#### DATA FOR PROCESSING
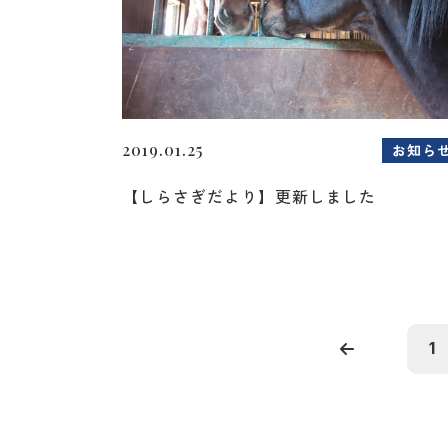
2019.01.25
お知ら
【しらさぎだより】更新しました
1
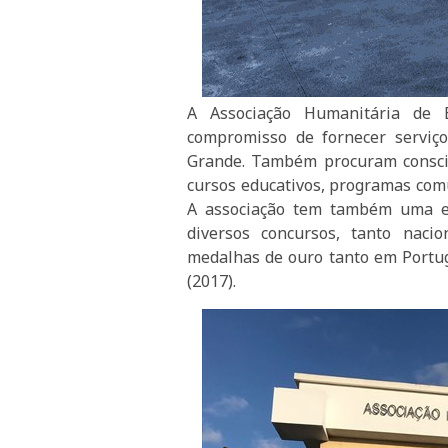
A Associação Humanitária de 
compromisso de fornecer serviço
Grande. Também procuram conscie
cursos educativos, programas comu
A associação tem também uma e
diversos concursos, tanto naci
medalhas de ouro tanto em Portug
(2017).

#### AIM OF THE TASK
Reproduce each line of the entries above from the one containing "Grande. Também procuram conscie" through the last, exactly, and no other line.

#### RESPONSE AREA
Grande. Também procuram conscie
cursos educativos, programas comu
A associação tem também uma e
diversos concursos, tanto naci
medalhas de ouro tanto em Portug
(2017).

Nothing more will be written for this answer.